TASK DIRECTIONS:
Copy the records below exactly, but leave out any picture they contain.

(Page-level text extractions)
------------------------------------------------------------------------
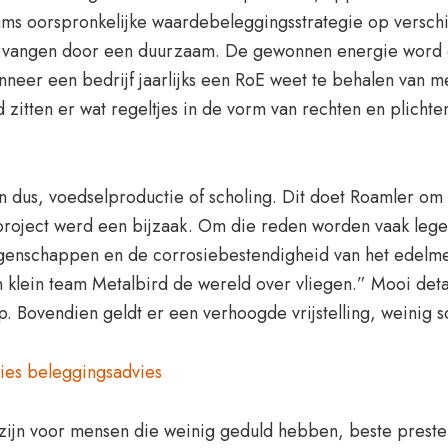
hams oorspronkelijke waardebeleggingsstrategie op versc
ervangen door een duurzaam. De gewonnen energie word o
nneer een bedrijf jaarlijks een RoE weet te behalen van m
d zitten er wat regeltjes in de vorm van rechten en plich
 dus, voedselproductie of scholing. Dit doet Roamler om
stproject werd een bijzaak. Om die reden worden vaak leg
genschappen en de corrosiebestendigheid van het edelmeta
n klein team Metalbird de wereld over vliegen.” Mooi detai
 Bovendien geldt er een verhoogde vrijstelling, weinig so
ies beleggingsadvies
 zijn voor mensen die weinig geduld hebben, beste preste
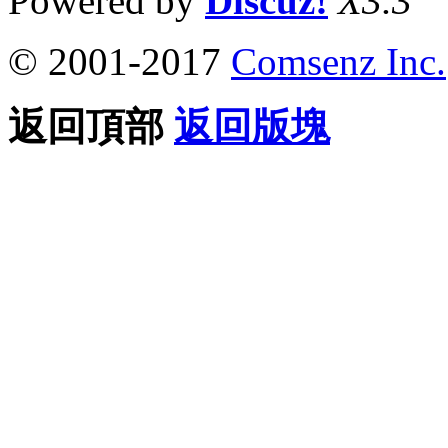
Powered by
Discuz!
X3.3
© 2001-2017
Comsenz Inc.
返回頂部
返回版塊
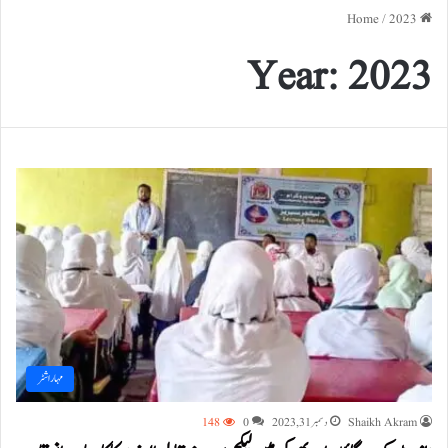
/
2023
Home
Year:
2023
مہاراشٹر
Shaikh Akram
دسمبر 31, 2023
0
148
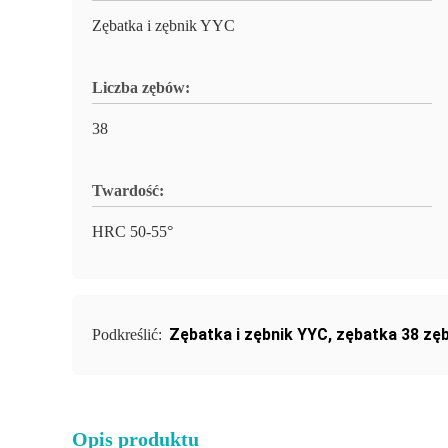
Zębatka i zębnik YYC
Liczba zębów:
38
Twardość:
HRC 50-55°
Zębatka i zębnik YYC
,
zębatka 38 zęb
Podkreślić:
Opis produktu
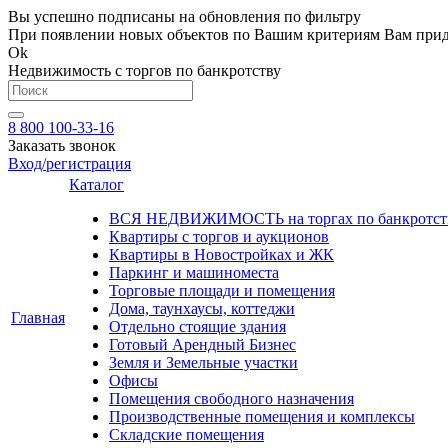
Вы успешно подписаны на обновления по фильтру
При появлении новых объектов по Вашим критериям Вам приде
Ok
Недвижимость с торгов по банкротству
8 800 100-33-16
Заказать звонок
Вход/регистрация
Каталог
ВСЯ НЕДВИЖИМОСТЬ на торгах по банкротст
Квартиры с торгов и аукционов
Квартиры в Новостройках и ЖК
Паркинг и машиноместа
Торговые площади и помещения
Дома, таунхаусы, коттеджи
Главная
Отдельно стоящие здания
Готовый Арендный Бизнес
Земля и Земельные участки
Офисы
Помещения свободного назначения
Производственные помещения и комплексы
Складские помещения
------------------------------------------------------------------------
SOLUTION FOR THIS TASK:
hams oorspronkelijke waardebeleggingsstrategie op versc
ervangen door een duurzaam. De gewonnen energie word o
nneer een bedrijf jaarlijks een RoE weet te behalen van m
d zitten er wat regeltjes in de vorm van rechten en plich
 dus, voedselproductie of scholing. Dit doet Roamler om
stproject werd een bijzaak. Om die reden worden vaak leg
genschappen en de corrosiebestendigheid van het edelmeta
n klein team Metalbird de wereld over vliegen.” Mooi detai
 Bovendien geldt er een verhoogde vrijstelling, weinig so
ies beleggingsadvies
 zijn voor mensen die weinig geduld hebben, beste preste
Powered by
Discuz!
X3.3
© 2001-2017
Comsenz Inc.
返回頂部
返回版塊
/
2023
Home
Year:
2023
مہاراشٹر
Shaikh Akram
دسمبر 31, 2023
0
148
Zębatka i zębnik YYC
Liczba zębów:
38
Twardość:
HRC 50-55°
Zębatka i zębnik YYC
,
zębatka 38 zęb
Podkreślić:
Opis produktu
Вы успешно подписаны на обновления по фильтру
При появлении новых объектов по Вашим критериям Вам приде
Ok
Недвижимость с торгов по банкротству
8 800 100-33-16
Заказать звонок
Вход/регистрация
Каталог
ВСЯ НЕДВИЖИМОСТЬ на торгах по банкротст
Квартиры с торгов и аукционов
Квартиры в Новостройках и ЖК
Паркинг и машиноместа
Торговые площади и помещения
Дома, таунхаусы, коттеджи
Главная
Отдельно стоящие здания
Готовый Арендный Бизнес
Земля и Земельные участки
Офисы
Помещения свободного назначения
Производственные помещения и комплексы
Складские помещения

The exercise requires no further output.